New sub-areas or fields within software engineering are not that common, but they come up once in a while. The authors of this article (https://doi-org.ezproxy.ub.gu.se/10.1007/s10664-020-09808-9, Better software analytics via “DUO”: Data mining algorithms using/used-by optimizers) argue that this is the case now.
In this article, the authors provide a view that data mining and building optimization models are done in tandem and that this is the new field. They show that the data mined from repositories influences optimization models and that the development of models influences data mining.
The authors make the following claims (quoted from the paper, references removed):
- Claim1:For software engineering tasks, optimization and data mining are very similar. Hence, it is natural and simple to combine the two methods.

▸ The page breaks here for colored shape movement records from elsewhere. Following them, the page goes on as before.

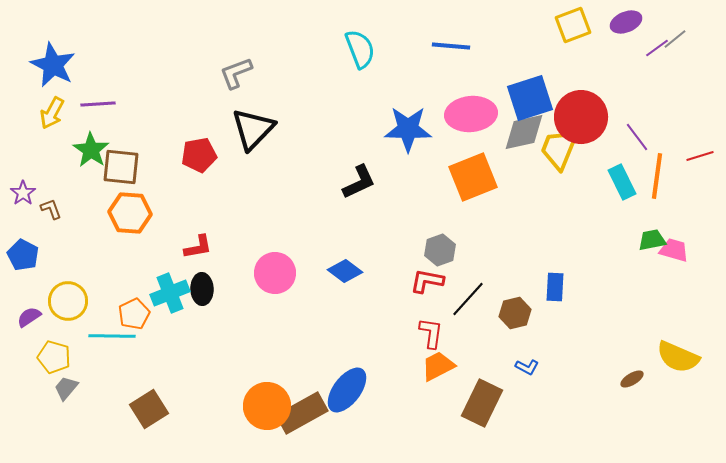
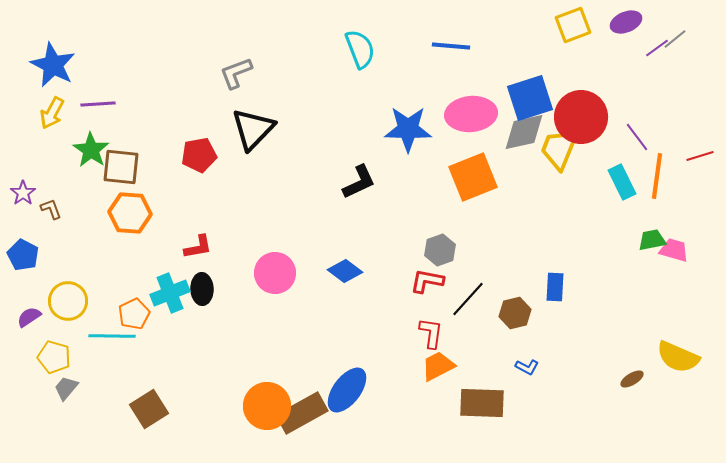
brown rectangle at (482, 403): rotated 66 degrees clockwise
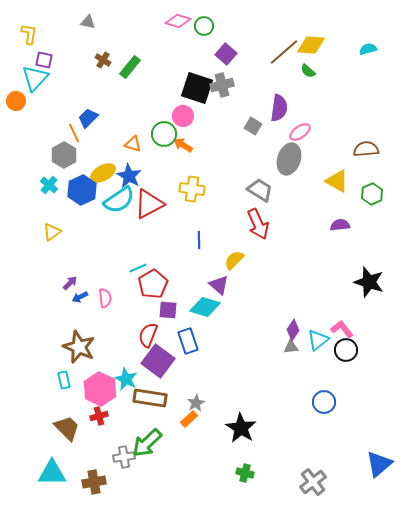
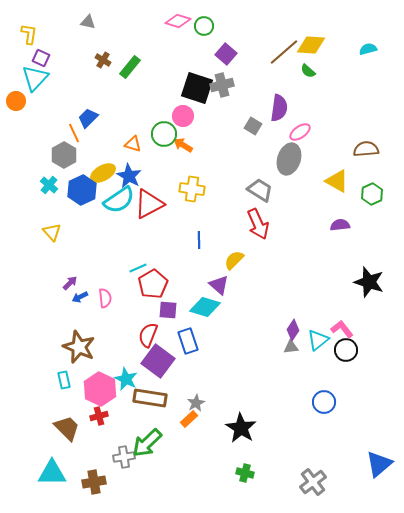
purple square at (44, 60): moved 3 px left, 2 px up; rotated 12 degrees clockwise
yellow triangle at (52, 232): rotated 36 degrees counterclockwise
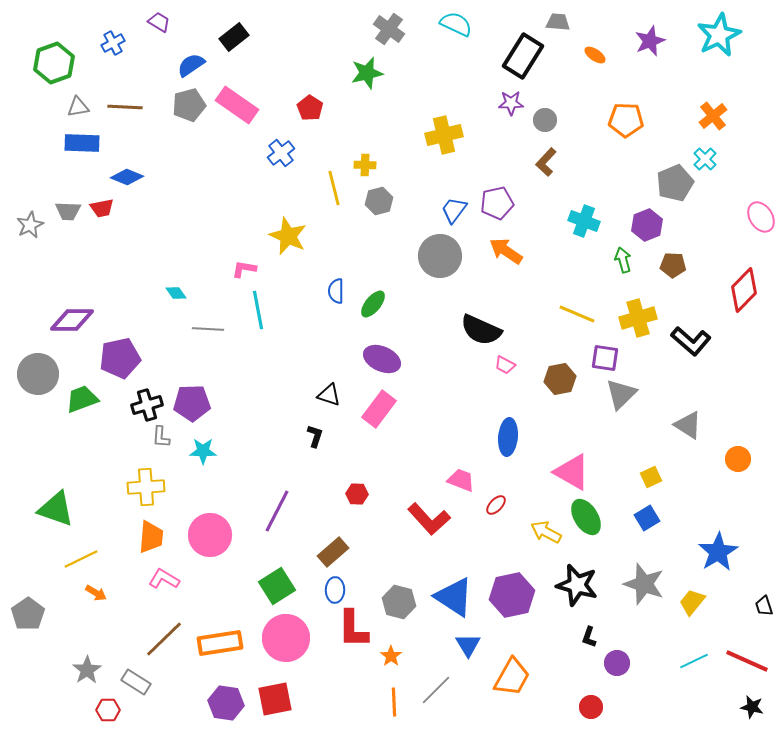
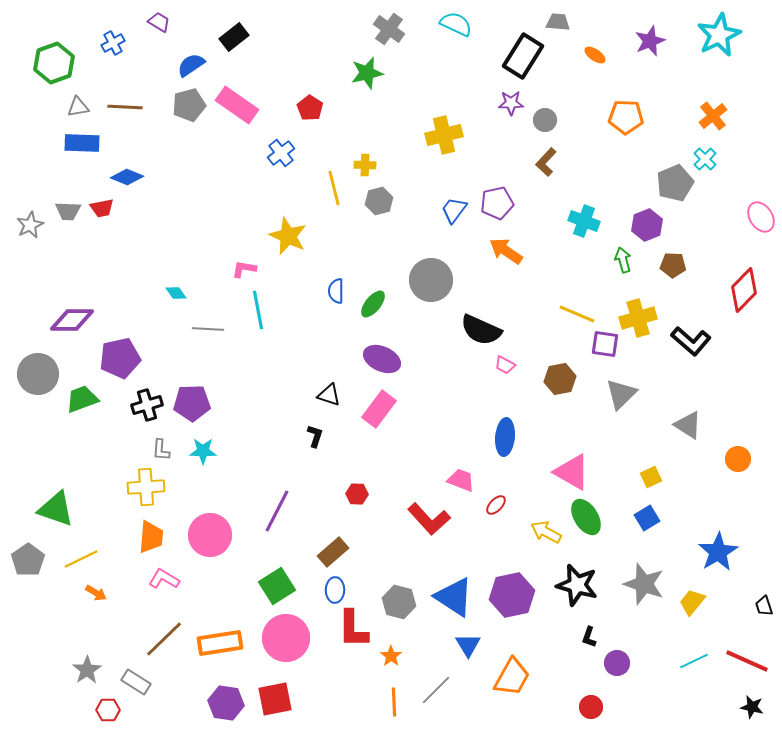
orange pentagon at (626, 120): moved 3 px up
gray circle at (440, 256): moved 9 px left, 24 px down
purple square at (605, 358): moved 14 px up
gray L-shape at (161, 437): moved 13 px down
blue ellipse at (508, 437): moved 3 px left
gray pentagon at (28, 614): moved 54 px up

- Claim2:For software engineering tasks. optimizers can greatly improve data miners. A data miner’s default tuners can lead to sub-optimal performance. Automatic optimizers can find tunings that dramatically improve that performance.
- Claim3:For software engineering tasks, data miners can greatly improve optimization. If a data miner groups together related items, an optimizer can explore and report conclusions that are general across a set of solutions. Further, optimization for SE problems can be very slow. But if that optimization executes over the groupings found by a data miner, that inference can terminate orders of magnitude faster.
- Claim4:For software engineering tasks, data mining without optimization is not recommended. Conclusions reached from an unoptimized data miner can be changed, sometimes even dramatically improved, by running the same tuned learner on the same data. Researchers in data mining should, therefore, consider adding an optimization step to their analysis.
These claims make a lot of sense and they are aligned with my observations. I recommend this article for everyone who is working at or developing a metric team or a data analysis/data science team.